Take the line that holds "зоваться этими услугами" and every line after it to the end of the entries, and repeat them exactly without the pictures.

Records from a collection
--- START ---
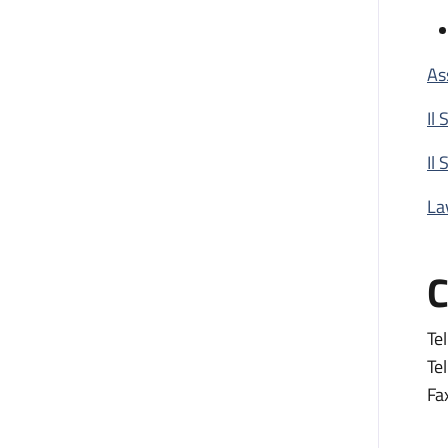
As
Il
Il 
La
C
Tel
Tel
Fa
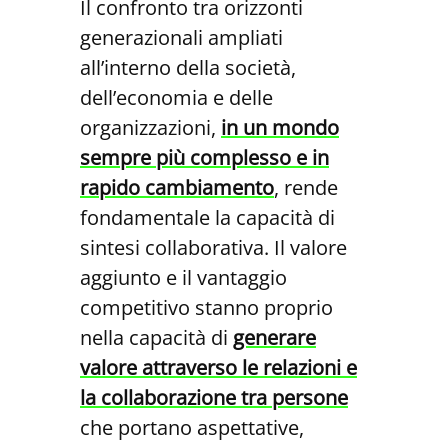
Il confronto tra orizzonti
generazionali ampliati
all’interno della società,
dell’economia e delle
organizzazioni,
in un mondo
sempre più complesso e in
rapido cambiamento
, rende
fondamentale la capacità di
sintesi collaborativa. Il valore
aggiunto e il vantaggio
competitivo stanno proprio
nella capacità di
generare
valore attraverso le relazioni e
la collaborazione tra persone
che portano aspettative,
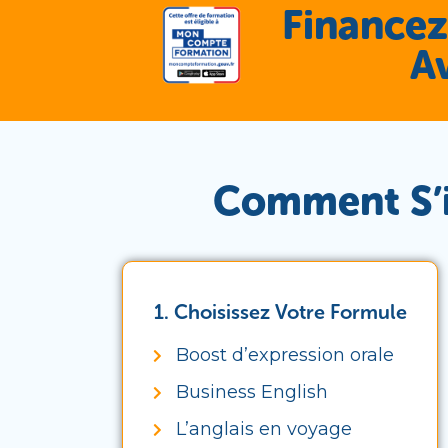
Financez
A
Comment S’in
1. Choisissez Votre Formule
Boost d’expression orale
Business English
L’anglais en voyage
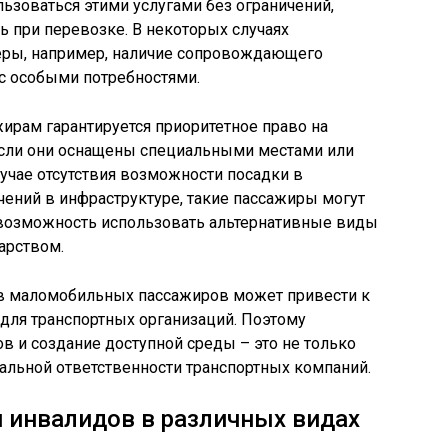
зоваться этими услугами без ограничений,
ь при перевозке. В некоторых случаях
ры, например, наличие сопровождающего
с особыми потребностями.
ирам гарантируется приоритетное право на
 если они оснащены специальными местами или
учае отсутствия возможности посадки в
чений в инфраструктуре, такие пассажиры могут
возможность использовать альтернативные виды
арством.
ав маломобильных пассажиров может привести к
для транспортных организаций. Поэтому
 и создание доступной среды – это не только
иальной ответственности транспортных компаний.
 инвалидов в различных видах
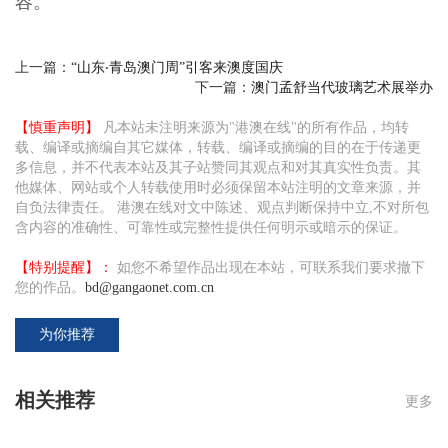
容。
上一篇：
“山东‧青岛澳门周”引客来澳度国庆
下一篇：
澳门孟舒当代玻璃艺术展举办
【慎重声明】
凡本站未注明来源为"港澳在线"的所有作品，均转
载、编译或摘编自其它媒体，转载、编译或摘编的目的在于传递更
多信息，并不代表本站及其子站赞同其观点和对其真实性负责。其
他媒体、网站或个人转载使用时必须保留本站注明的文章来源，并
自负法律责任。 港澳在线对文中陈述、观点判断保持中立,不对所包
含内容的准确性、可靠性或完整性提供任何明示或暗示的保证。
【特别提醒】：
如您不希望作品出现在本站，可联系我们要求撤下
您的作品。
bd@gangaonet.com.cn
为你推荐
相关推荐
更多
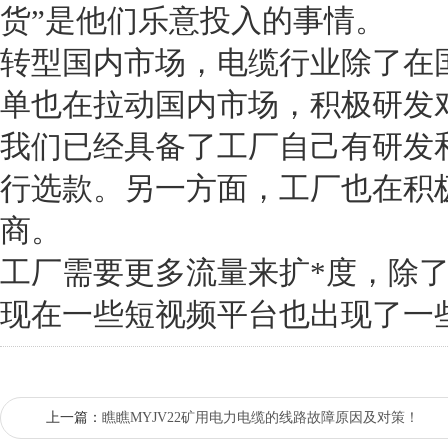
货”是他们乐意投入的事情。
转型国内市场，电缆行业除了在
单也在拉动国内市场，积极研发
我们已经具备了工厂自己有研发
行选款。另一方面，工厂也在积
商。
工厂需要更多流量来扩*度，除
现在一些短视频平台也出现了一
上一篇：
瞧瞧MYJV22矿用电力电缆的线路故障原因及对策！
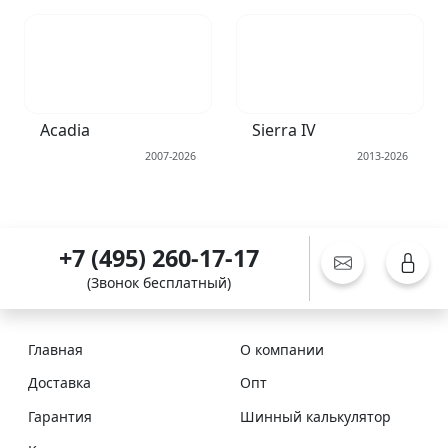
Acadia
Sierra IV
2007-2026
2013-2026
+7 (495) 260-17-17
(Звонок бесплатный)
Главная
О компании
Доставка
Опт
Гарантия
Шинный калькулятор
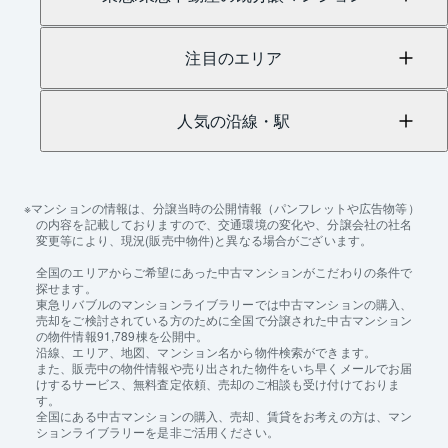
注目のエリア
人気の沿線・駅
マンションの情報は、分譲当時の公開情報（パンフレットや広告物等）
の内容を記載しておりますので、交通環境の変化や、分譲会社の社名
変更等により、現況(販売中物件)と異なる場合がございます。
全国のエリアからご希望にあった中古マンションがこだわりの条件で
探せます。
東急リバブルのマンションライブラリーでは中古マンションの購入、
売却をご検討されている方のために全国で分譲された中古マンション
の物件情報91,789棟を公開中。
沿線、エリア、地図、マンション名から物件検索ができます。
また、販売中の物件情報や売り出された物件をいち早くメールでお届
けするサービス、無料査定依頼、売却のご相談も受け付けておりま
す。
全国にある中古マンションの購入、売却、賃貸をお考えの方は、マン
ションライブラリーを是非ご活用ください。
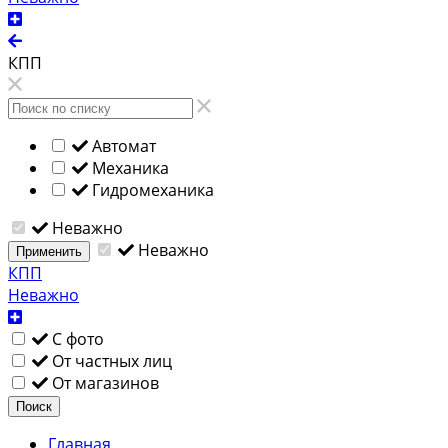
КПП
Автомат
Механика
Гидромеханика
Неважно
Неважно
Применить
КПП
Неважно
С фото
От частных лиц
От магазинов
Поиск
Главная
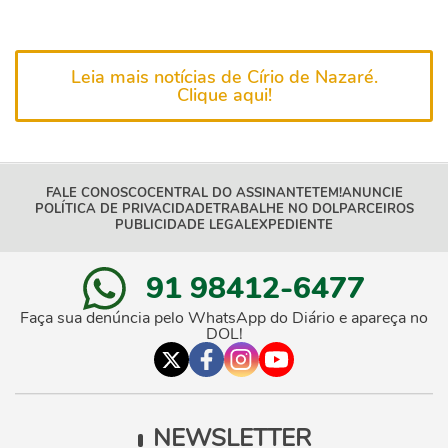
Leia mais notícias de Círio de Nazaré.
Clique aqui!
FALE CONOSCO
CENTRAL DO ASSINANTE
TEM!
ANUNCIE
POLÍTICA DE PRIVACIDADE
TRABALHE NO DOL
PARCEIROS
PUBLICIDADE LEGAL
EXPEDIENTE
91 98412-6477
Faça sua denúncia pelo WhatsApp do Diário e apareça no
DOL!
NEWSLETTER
--- END ---
» **Output of the task**:
зоваться этими услугами без ограничений,
ь при перевозке. В некоторых случаях
ры, например, наличие сопровождающего
с особыми потребностями.
ирам гарантируется приоритетное право на
 если они оснащены специальными местами или
учае отсутствия возможности посадки в
чений в инфраструктуре, такие пассажиры могут
возможность использовать альтернативные виды
арством.
ав маломобильных пассажиров может привести к
для транспортных организаций. Поэтому
 и создание доступной среды – это не только
иальной ответственности транспортных компаний.
 инвалидов в различных видах
容。
上一篇：
“山东‧青岛澳门周”引客来澳度国庆
下一篇：
澳门孟舒当代玻璃艺术展举办
【慎重声明】
凡本站未注明来源为"港澳在线"的所有作品，均转
载、编译或摘编自其它媒体，转载、编译或摘编的目的在于传递更
多信息，并不代表本站及其子站赞同其观点和对其真实性负责。其
他媒体、网站或个人转载使用时必须保留本站注明的文章来源，并
自负法律责任。 港澳在线对文中陈述、观点判断保持中立,不对所包
含内容的准确性、可靠性或完整性提供任何明示或暗示的保证。
【特别提醒】：
如您不希望作品出现在本站，可联系我们要求撤下
您的作品。
bd@gangaonet.com.cn
为你推荐
相关推荐
更多
货”是他们乐意投入的事情。
转型国内市场，电缆行业除了在
单也在拉动国内市场，积极研发
我们已经具备了工厂自己有研发
行选款。另一方面，工厂也在积
商。
工厂需要更多流量来扩*度，除
现在一些短视频平台也出现了一
上一篇：
瞧瞧MYJV22矿用电力电缆的线路故障原因及对策！
Acadia
Sierra IV
2007-2026
2013-2026
+7 (495) 260-17-17
(Звонок бесплатный)
Главная
О компании
Доставка
Опт
Гарантия
Шинный калькулятор
注目のエリア
人気の沿線・駅
マンションの情報は、分譲当時の公開情報（パンフレットや広告物等）
の内容を記載しておりますので、交通環境の変化や、分譲会社の社名
変更等により、現況(販売中物件)と異なる場合がございます。
全国のエリアからご希望にあった中古マンションがこだわりの条件で
探せます。
東急リバブルのマンションライブラリーでは中古マンションの購入、
売却をご検討されている方のために全国で分譲された中古マンション
の物件情報91,789棟を公開中。
沿線、エリア、地図、マンション名から物件検索ができます。
また、販売中の物件情報や売り出された物件をいち早くメールでお届
けするサービス、無料査定依頼、売却のご相談も受け付けておりま
す。
全国にある中古マンションの購入、売却、賃貸をお考えの方は、マン
ションライブラリーを是非ご活用ください。
КПП
Автомат
Механика
Гидромеханика
Неважно
Неважно
Применить
КПП
Неважно
С фото
От частных лиц
От магазинов
Поиск
Главная
Leia mais notícias de Círio de Nazaré.
Clique aqui!
FALE CONOSCO
CENTRAL DO ASSINANTE
TEM!
ANUNCIE
POLÍTICA DE PRIVACIDADE
TRABALHE NO DOL
PARCEIROS
PUBLICIDADE LEGAL
EXPEDIENTE
91 98412-6477
Faça sua denúncia pelo WhatsApp do Diário e apareça no
DOL!
NEWSLETTER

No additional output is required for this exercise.